Tourettes is a neurological condition. Tics are not psychological even though you can exert some control over them in the short term.
Unfortunately many people misclassify tics as "just a nervous tic", failing to recognise the morbidity they can inflict.
My mum died a few years ago. She was a private person but I think she got this also. I think it's why she recognised it in me as a girl and was so matter of fact about it (she never thought to get me medically checked out because she was confident it was just something that we got).
Guys I have to go. Would love to keep in touch. I believe you. I know we have something. We have to create enough noise so that people start recognising it as a condition and properly researching it, not just sending us to counsellors to get us to deal with the consequences, rather than address the causes.
Remember the story about stomach ulcers; physicians always told patients that ulcers were secondary to stress and sent patients for counselling (and guess what, everyone had stress that they could blame). Until the 1980s, when an Australian physician, Dr Barry Marshall, finally looked deeper and discovered that no, in fact, stomach ulcers were caused by a difficult to identify bacterium they called helicobacter pylori. Suddenly, instead of counselling, people got antibiotic and proton pump combinations and everything changed (for the better, unless you were a counsellor). Barry Marshall won a nobel prize for this work.
If there is one thing you can do, collect together people who think as we do, and try and find an open minded, interested and brave physician who is prepared to revisit this and investigate it in different ways.

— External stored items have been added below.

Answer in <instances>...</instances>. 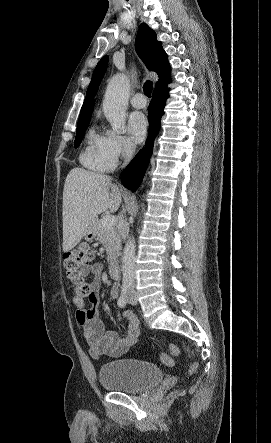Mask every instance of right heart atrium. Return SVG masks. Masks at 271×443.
Returning a JSON list of instances; mask_svg holds the SVG:
<instances>
[{
  "instance_id": "right-heart-atrium-1",
  "label": "right heart atrium",
  "mask_w": 271,
  "mask_h": 443,
  "mask_svg": "<svg viewBox=\"0 0 271 443\" xmlns=\"http://www.w3.org/2000/svg\"><path fill=\"white\" fill-rule=\"evenodd\" d=\"M133 151L134 146L129 137L113 131L106 133L105 152L113 163H116L120 158L131 154Z\"/></svg>"
}]
</instances>
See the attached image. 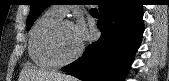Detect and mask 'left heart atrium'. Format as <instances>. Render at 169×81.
<instances>
[{
  "mask_svg": "<svg viewBox=\"0 0 169 81\" xmlns=\"http://www.w3.org/2000/svg\"><path fill=\"white\" fill-rule=\"evenodd\" d=\"M73 30L77 41L81 44L86 37V25L82 20H79L73 25Z\"/></svg>",
  "mask_w": 169,
  "mask_h": 81,
  "instance_id": "39dd6f15",
  "label": "left heart atrium"
}]
</instances>
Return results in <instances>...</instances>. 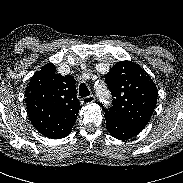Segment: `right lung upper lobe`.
I'll return each instance as SVG.
<instances>
[{"label":"right lung upper lobe","mask_w":183,"mask_h":183,"mask_svg":"<svg viewBox=\"0 0 183 183\" xmlns=\"http://www.w3.org/2000/svg\"><path fill=\"white\" fill-rule=\"evenodd\" d=\"M74 77L55 74L47 64L30 79L25 101L32 125L42 135L64 138L70 134L80 109Z\"/></svg>","instance_id":"1"}]
</instances>
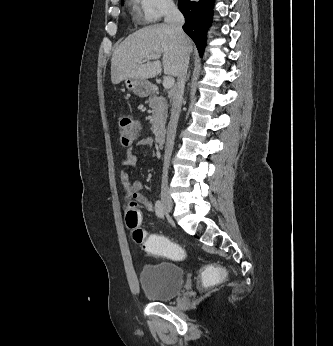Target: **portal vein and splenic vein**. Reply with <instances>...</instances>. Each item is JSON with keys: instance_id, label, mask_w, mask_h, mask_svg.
<instances>
[{"instance_id": "obj_1", "label": "portal vein and splenic vein", "mask_w": 333, "mask_h": 346, "mask_svg": "<svg viewBox=\"0 0 333 346\" xmlns=\"http://www.w3.org/2000/svg\"><path fill=\"white\" fill-rule=\"evenodd\" d=\"M160 58V55L158 54H154V55H151L149 57H147V59L151 60V59H159ZM174 78L171 77V76H168V77H165L164 80H163V87L165 89H171L173 86H174Z\"/></svg>"}]
</instances>
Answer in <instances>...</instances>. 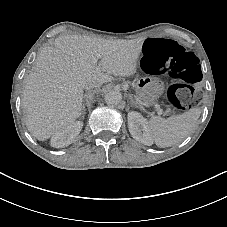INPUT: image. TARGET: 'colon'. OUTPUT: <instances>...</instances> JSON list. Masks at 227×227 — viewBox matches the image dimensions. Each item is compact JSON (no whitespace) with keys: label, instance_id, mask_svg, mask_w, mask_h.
<instances>
[{"label":"colon","instance_id":"obj_1","mask_svg":"<svg viewBox=\"0 0 227 227\" xmlns=\"http://www.w3.org/2000/svg\"><path fill=\"white\" fill-rule=\"evenodd\" d=\"M142 61L147 73L173 81L167 90L173 107L187 109L200 101L201 91L194 85L202 79V70L193 51L174 40L150 38L143 45Z\"/></svg>","mask_w":227,"mask_h":227}]
</instances>
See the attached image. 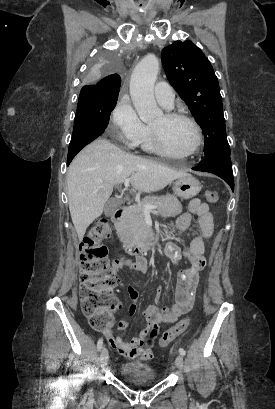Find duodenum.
<instances>
[{
  "label": "duodenum",
  "instance_id": "410a0bca",
  "mask_svg": "<svg viewBox=\"0 0 275 409\" xmlns=\"http://www.w3.org/2000/svg\"><path fill=\"white\" fill-rule=\"evenodd\" d=\"M127 208L125 206L120 207L112 215V222L115 225L121 224ZM158 244V236L151 232L143 241L138 243H126L125 249L134 255H141L150 249L154 248Z\"/></svg>",
  "mask_w": 275,
  "mask_h": 409
}]
</instances>
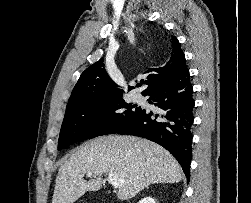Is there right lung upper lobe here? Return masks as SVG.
I'll list each match as a JSON object with an SVG mask.
<instances>
[{
	"label": "right lung upper lobe",
	"mask_w": 251,
	"mask_h": 203,
	"mask_svg": "<svg viewBox=\"0 0 251 203\" xmlns=\"http://www.w3.org/2000/svg\"><path fill=\"white\" fill-rule=\"evenodd\" d=\"M171 48L170 59L164 66L150 68L145 72L147 74L145 83L148 87L143 90L142 95L146 94L155 85L177 74L186 66L184 53L181 50L179 41L174 36L171 39ZM117 87L118 85L114 83L106 72L103 59H100L81 74L67 105L91 100L122 97L123 90ZM132 88L129 86L128 91Z\"/></svg>",
	"instance_id": "right-lung-upper-lobe-1"
}]
</instances>
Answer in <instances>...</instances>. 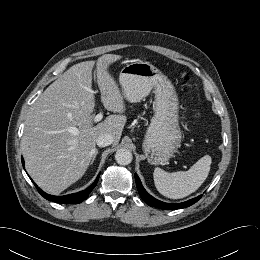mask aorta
<instances>
[{
	"instance_id": "obj_1",
	"label": "aorta",
	"mask_w": 260,
	"mask_h": 260,
	"mask_svg": "<svg viewBox=\"0 0 260 260\" xmlns=\"http://www.w3.org/2000/svg\"><path fill=\"white\" fill-rule=\"evenodd\" d=\"M115 159L119 165H128L131 163L133 156L130 150L121 148L117 150Z\"/></svg>"
}]
</instances>
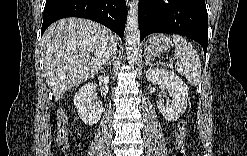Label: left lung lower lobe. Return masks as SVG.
Wrapping results in <instances>:
<instances>
[{"label": "left lung lower lobe", "instance_id": "1", "mask_svg": "<svg viewBox=\"0 0 247 156\" xmlns=\"http://www.w3.org/2000/svg\"><path fill=\"white\" fill-rule=\"evenodd\" d=\"M140 40L152 33H177L198 42L206 54L208 14L205 0H140Z\"/></svg>", "mask_w": 247, "mask_h": 156}]
</instances>
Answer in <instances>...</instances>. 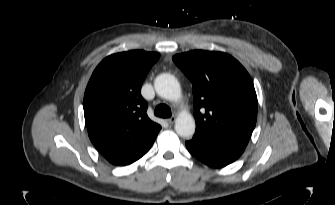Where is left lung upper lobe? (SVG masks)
Listing matches in <instances>:
<instances>
[{"label":"left lung upper lobe","instance_id":"left-lung-upper-lobe-1","mask_svg":"<svg viewBox=\"0 0 335 205\" xmlns=\"http://www.w3.org/2000/svg\"><path fill=\"white\" fill-rule=\"evenodd\" d=\"M193 85L195 135L245 148L256 125L257 96L245 68L222 52L173 56Z\"/></svg>","mask_w":335,"mask_h":205}]
</instances>
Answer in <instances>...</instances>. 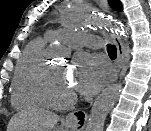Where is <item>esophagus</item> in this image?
<instances>
[{
	"label": "esophagus",
	"instance_id": "1",
	"mask_svg": "<svg viewBox=\"0 0 151 131\" xmlns=\"http://www.w3.org/2000/svg\"><path fill=\"white\" fill-rule=\"evenodd\" d=\"M100 5L105 13H110L109 5L107 0H100ZM110 38L113 40L114 44L117 48V59L115 62V74L113 76V80H116L118 74L124 63V46L121 39L112 33H109ZM87 115L85 112L81 110L73 111L66 116V122L73 125L79 130H83L86 124Z\"/></svg>",
	"mask_w": 151,
	"mask_h": 131
}]
</instances>
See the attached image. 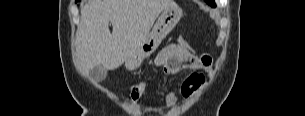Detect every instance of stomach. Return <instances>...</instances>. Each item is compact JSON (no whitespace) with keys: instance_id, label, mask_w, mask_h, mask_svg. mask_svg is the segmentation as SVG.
I'll list each match as a JSON object with an SVG mask.
<instances>
[{"instance_id":"0dacf381","label":"stomach","mask_w":305,"mask_h":116,"mask_svg":"<svg viewBox=\"0 0 305 116\" xmlns=\"http://www.w3.org/2000/svg\"><path fill=\"white\" fill-rule=\"evenodd\" d=\"M182 16L183 11L178 6L164 10L141 45L125 61L126 68L132 71L140 67L144 59L155 52L162 40L174 29Z\"/></svg>"}]
</instances>
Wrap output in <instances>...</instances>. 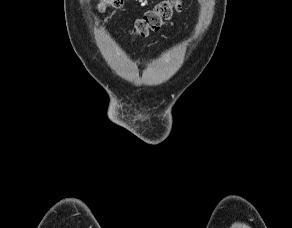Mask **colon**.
Here are the masks:
<instances>
[{"mask_svg": "<svg viewBox=\"0 0 292 228\" xmlns=\"http://www.w3.org/2000/svg\"><path fill=\"white\" fill-rule=\"evenodd\" d=\"M181 4L182 0H163L135 22L132 34L136 37H144L149 32L158 30L162 23L172 16L174 11L180 9ZM122 5L123 0H102L99 9L104 10L107 6L120 8Z\"/></svg>", "mask_w": 292, "mask_h": 228, "instance_id": "obj_1", "label": "colon"}]
</instances>
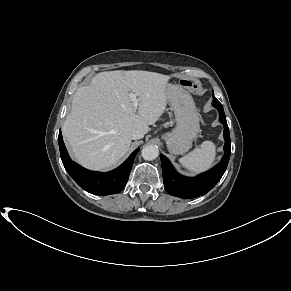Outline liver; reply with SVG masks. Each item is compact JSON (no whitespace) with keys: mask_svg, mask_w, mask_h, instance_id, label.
Masks as SVG:
<instances>
[{"mask_svg":"<svg viewBox=\"0 0 291 291\" xmlns=\"http://www.w3.org/2000/svg\"><path fill=\"white\" fill-rule=\"evenodd\" d=\"M168 76L148 71H108L77 89L62 134L84 167L103 170L127 153L134 130L148 133L167 105ZM138 97V114L129 98Z\"/></svg>","mask_w":291,"mask_h":291,"instance_id":"liver-1","label":"liver"}]
</instances>
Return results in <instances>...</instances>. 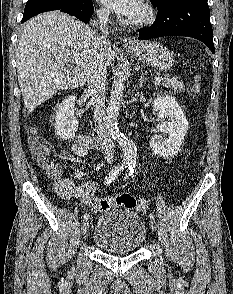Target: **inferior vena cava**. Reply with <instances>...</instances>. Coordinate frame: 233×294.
<instances>
[{
    "label": "inferior vena cava",
    "mask_w": 233,
    "mask_h": 294,
    "mask_svg": "<svg viewBox=\"0 0 233 294\" xmlns=\"http://www.w3.org/2000/svg\"><path fill=\"white\" fill-rule=\"evenodd\" d=\"M110 11L108 9H100L97 16L100 22L101 34L95 35L96 51L90 60L87 77L89 84V93L91 102L94 107L95 127L100 140L102 153L109 163L114 159V142L106 125V108H105V86L107 63L104 57V49L109 44L107 39L109 35L108 22Z\"/></svg>",
    "instance_id": "obj_1"
}]
</instances>
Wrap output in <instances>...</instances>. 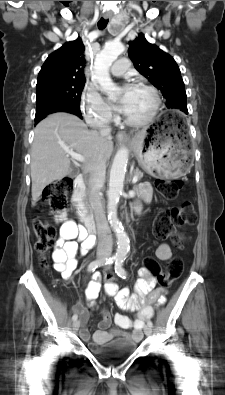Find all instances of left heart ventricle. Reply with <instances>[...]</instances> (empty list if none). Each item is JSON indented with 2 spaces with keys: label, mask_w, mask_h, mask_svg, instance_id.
Instances as JSON below:
<instances>
[{
  "label": "left heart ventricle",
  "mask_w": 225,
  "mask_h": 395,
  "mask_svg": "<svg viewBox=\"0 0 225 395\" xmlns=\"http://www.w3.org/2000/svg\"><path fill=\"white\" fill-rule=\"evenodd\" d=\"M152 105V95L143 88H135L134 97L126 113V117L131 120L144 119L151 111Z\"/></svg>",
  "instance_id": "b2bd125f"
}]
</instances>
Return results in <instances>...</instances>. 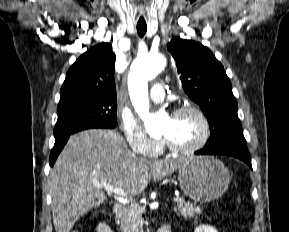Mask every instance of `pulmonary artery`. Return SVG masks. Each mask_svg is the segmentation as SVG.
<instances>
[{"instance_id": "pulmonary-artery-1", "label": "pulmonary artery", "mask_w": 289, "mask_h": 232, "mask_svg": "<svg viewBox=\"0 0 289 232\" xmlns=\"http://www.w3.org/2000/svg\"><path fill=\"white\" fill-rule=\"evenodd\" d=\"M165 97V91L161 84H155L152 86L150 90V99L153 102L159 103L164 100Z\"/></svg>"}]
</instances>
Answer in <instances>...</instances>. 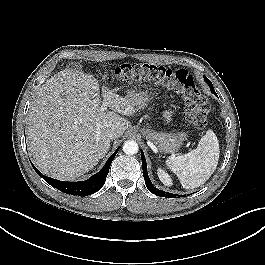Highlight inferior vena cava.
I'll return each mask as SVG.
<instances>
[{
    "instance_id": "602c4592",
    "label": "inferior vena cava",
    "mask_w": 265,
    "mask_h": 265,
    "mask_svg": "<svg viewBox=\"0 0 265 265\" xmlns=\"http://www.w3.org/2000/svg\"><path fill=\"white\" fill-rule=\"evenodd\" d=\"M108 139H115L118 137V134L114 130H110L106 133Z\"/></svg>"
}]
</instances>
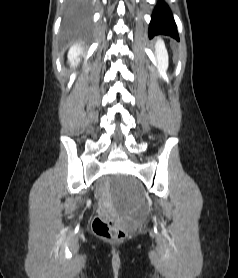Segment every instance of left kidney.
Segmentation results:
<instances>
[{"label":"left kidney","mask_w":238,"mask_h":278,"mask_svg":"<svg viewBox=\"0 0 238 278\" xmlns=\"http://www.w3.org/2000/svg\"><path fill=\"white\" fill-rule=\"evenodd\" d=\"M155 54L157 58V69L159 75L165 77L168 68V53L163 41L159 40L155 45Z\"/></svg>","instance_id":"1"}]
</instances>
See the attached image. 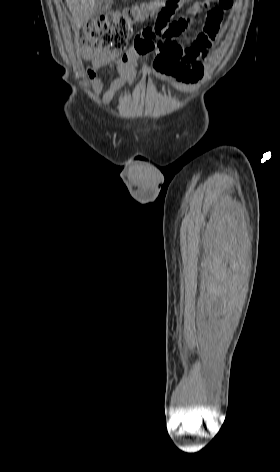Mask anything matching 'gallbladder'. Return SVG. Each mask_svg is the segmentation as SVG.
Masks as SVG:
<instances>
[{"instance_id":"gallbladder-1","label":"gallbladder","mask_w":280,"mask_h":472,"mask_svg":"<svg viewBox=\"0 0 280 472\" xmlns=\"http://www.w3.org/2000/svg\"><path fill=\"white\" fill-rule=\"evenodd\" d=\"M113 0H96L94 8V16H98L108 12L112 6Z\"/></svg>"}]
</instances>
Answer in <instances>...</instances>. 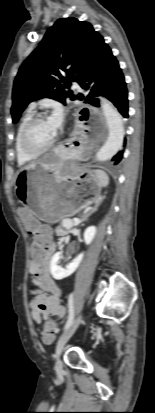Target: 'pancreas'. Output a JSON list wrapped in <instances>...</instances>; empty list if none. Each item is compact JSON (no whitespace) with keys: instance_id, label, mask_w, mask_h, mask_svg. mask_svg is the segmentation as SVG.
Masks as SVG:
<instances>
[{"instance_id":"obj_1","label":"pancreas","mask_w":155,"mask_h":413,"mask_svg":"<svg viewBox=\"0 0 155 413\" xmlns=\"http://www.w3.org/2000/svg\"><path fill=\"white\" fill-rule=\"evenodd\" d=\"M72 222V221H71ZM72 225H74V223L72 222ZM69 232V230L64 229L63 228V222L62 224L56 229V233L58 236H64Z\"/></svg>"}]
</instances>
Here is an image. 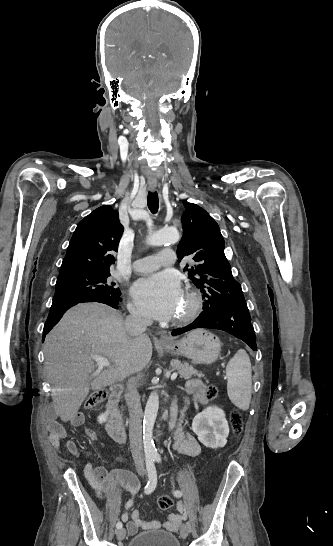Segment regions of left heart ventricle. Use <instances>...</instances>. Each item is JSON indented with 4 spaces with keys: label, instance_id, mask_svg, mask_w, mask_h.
I'll return each instance as SVG.
<instances>
[{
    "label": "left heart ventricle",
    "instance_id": "b2bd125f",
    "mask_svg": "<svg viewBox=\"0 0 333 546\" xmlns=\"http://www.w3.org/2000/svg\"><path fill=\"white\" fill-rule=\"evenodd\" d=\"M188 308V301H187V298L185 297V295H183V298L179 304V307H178V310H177V313L175 315V317H179L181 316Z\"/></svg>",
    "mask_w": 333,
    "mask_h": 546
}]
</instances>
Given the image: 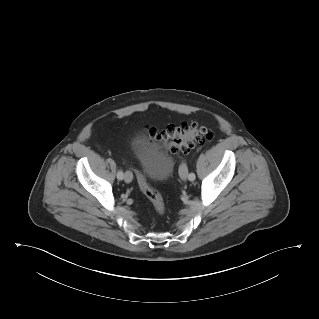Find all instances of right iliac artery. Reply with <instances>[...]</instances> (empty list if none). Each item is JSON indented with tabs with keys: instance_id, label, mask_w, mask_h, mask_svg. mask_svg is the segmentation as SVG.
Returning a JSON list of instances; mask_svg holds the SVG:
<instances>
[{
	"instance_id": "obj_1",
	"label": "right iliac artery",
	"mask_w": 319,
	"mask_h": 319,
	"mask_svg": "<svg viewBox=\"0 0 319 319\" xmlns=\"http://www.w3.org/2000/svg\"><path fill=\"white\" fill-rule=\"evenodd\" d=\"M123 176H124L123 171L119 170L118 173H117V178H118L119 180H122V179H123Z\"/></svg>"
}]
</instances>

We will find an answer one day.
In the meantime, stay strong, and know you are not alone, and you are not going mad.
And it will settle.
Have you had a full Thyroid workup?
Hi Gabrielm
I am going through exactly same condition like yours. I can't get enough of deep breath. Feels like I need more air. N I got my tests done. There's nothing diagnosed by doctor ( I m so thankful to God that there is no major problem). I am so over it. It's almost year and a half now. It's not getting any better. Sometimes I feel like leaving my job and stay at home. Please help me out if you find anything helpful.
Hey! Did you ever solve this? I’ve been having the same symptoms for years now. I’m convinced it’s either vocal cord dysfunction or GERD. Would love to know if you found a solution. Thanks! Levi
Hey Gabriel! I have the same issue and lifestyle changes does help most time for me. Have you been diagnosed with vocal cord dysfunction? Bring up vocal cord dysfunction with your pulmonologist and see if they can get u in to see ent.
@gabrielm Thanks! I sure will keep you informed.